When closing a business, it’s essential to do so responsibly and with proper planning. This may involve fulfilling outstanding financial obligations, ensuring a smooth transition for employees and customers, and properly dissolving the business entity according to local laws and regulations.
Ultimately, it’s crucial to recognize that closing a business can be a valid and reasonable exit strategy. It’s essential for entrepreneurs to consider their personal and professional goals, as well as the viability of their business, when deciding on the best exit strategy. No matter the reason, it’s important to approach the decision with thoughtfulness and care, ensuring the best possible outcome for all involved.

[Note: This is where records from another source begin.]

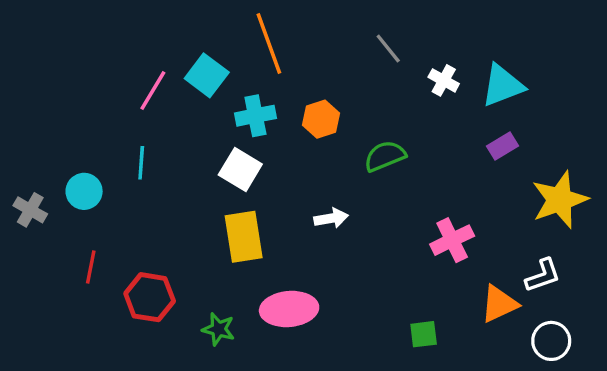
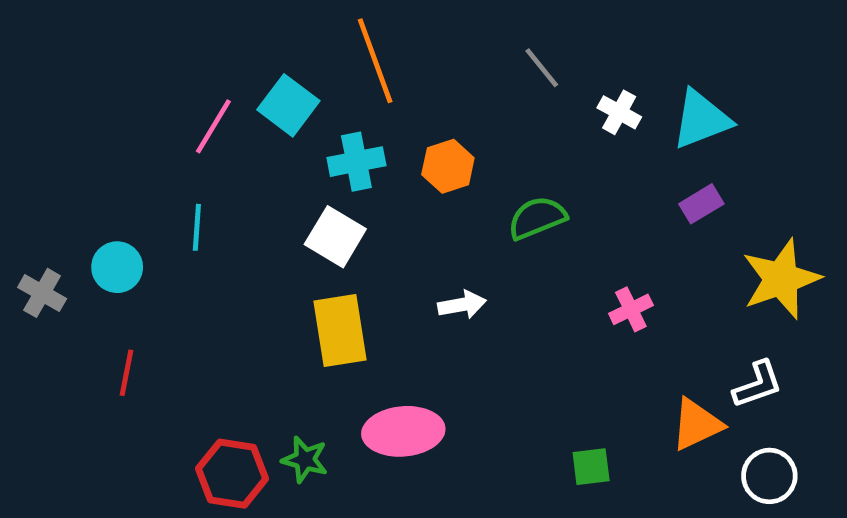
pink cross: (452, 240) -> (631, 309), moved, size x0.7
red hexagon: (150, 297) -> (232, 474), moved

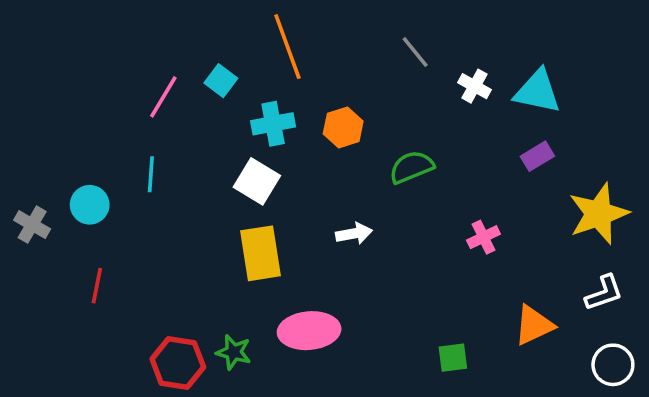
cyan square: (288, 105) -> (221, 81), size x0.7
cyan triangle: (701, 119) -> (537, 91), turned 33
white L-shape: (758, 384) -> (604, 293), moved
white circle: (769, 476) -> (613, 365), moved

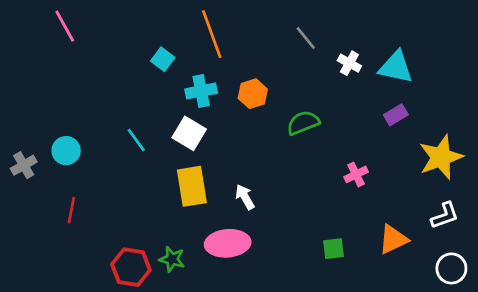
pink line: (163, 97) -> (65, 26), moved, turned -60
cyan line: (151, 174) -> (136, 140), moved, turned -40
gray cross: (32, 225) -> (24, 165), turned 30
white arrow: (354, 234) -> (245, 197), moved, turned -110
green square: (453, 358) -> (334, 249), moved

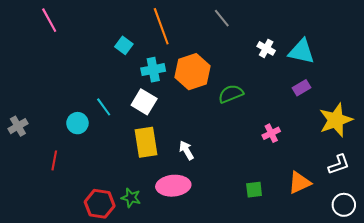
gray line: (306, 38) -> (222, 18), moved
orange hexagon: (253, 94) -> (193, 72), size x1.6
cyan circle: (66, 151) -> (77, 123), moved

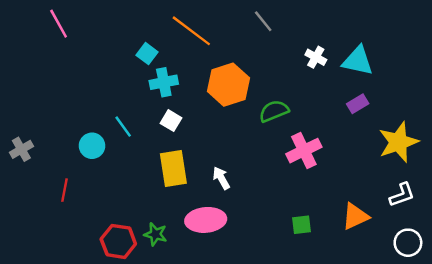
orange line: (161, 26) -> (191, 31), turned -33
cyan cross: (153, 70) -> (164, 82), moved
white square: (144, 102) -> (171, 121), size x0.7
pink cross: (271, 133) -> (304, 151), moved, size x1.6

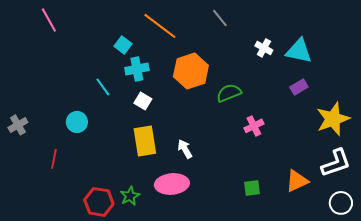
cyan line: (123, 127) -> (103, 87), moved
pink cross: (304, 151) -> (254, 126), size x0.7
white L-shape: (402, 195) -> (336, 163), size x1.4
green star: (155, 234) -> (130, 196), turned 30

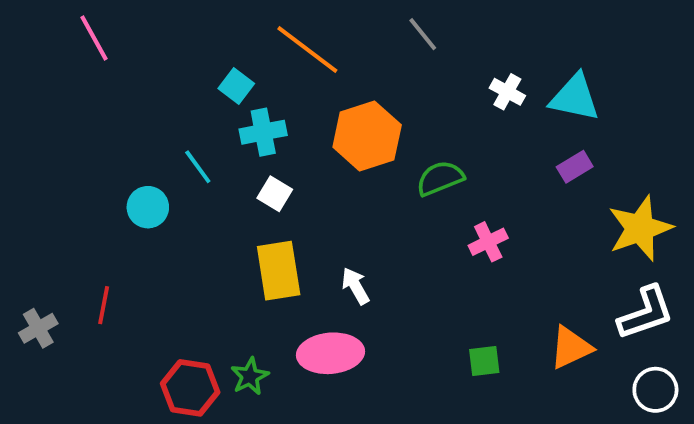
cyan circle: (77, 122) -> (148, 207), moved
gray cross: (18, 125) -> (38, 328), moved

Steps to Take Early in the Entrepreneurial Journey
Establish Clear Goals
From the outset, have a clear understanding of your personal and professional goals for the business. This will guide your decisions and help you select the best exit strategy.
Develop a Succession Plan
Regardless of your chosen exit strategy, it’s essential to have a well-thought-out succession plan in place. This includes identifying potential successors or buyers and grooming them for future leadership roles.
Build a Strong Management Team
A competent and experienced management team is attractive to potential buyers and can help ensure a smooth transition during an exit.
Maintain Accurate Financial Records
Keeping detailed financial records is essential for any business but is especially critical when preparing for an exit. Potential buyers or investors will want to see a clear and accurate financial picture of the company.
Develop a Strong Company Culture
A positive and strong company culture can make your business more appealing to potential buyers and help retain key employees during a transition.
Network with Potential Buyers and Investors
Establishing relationships with potential buyers, investors, or strategic partners can help you better understand the market and ultimately lead to a more successful exit.
Planning your exit strategy early in your entrepreneurial journey can help ensure a smoother transition and maximize the return on your investment. By asking yourself key questions, exploring different options, and taking proactive steps, you’ll be better prepared for your eventual exit and the next chapter of your life.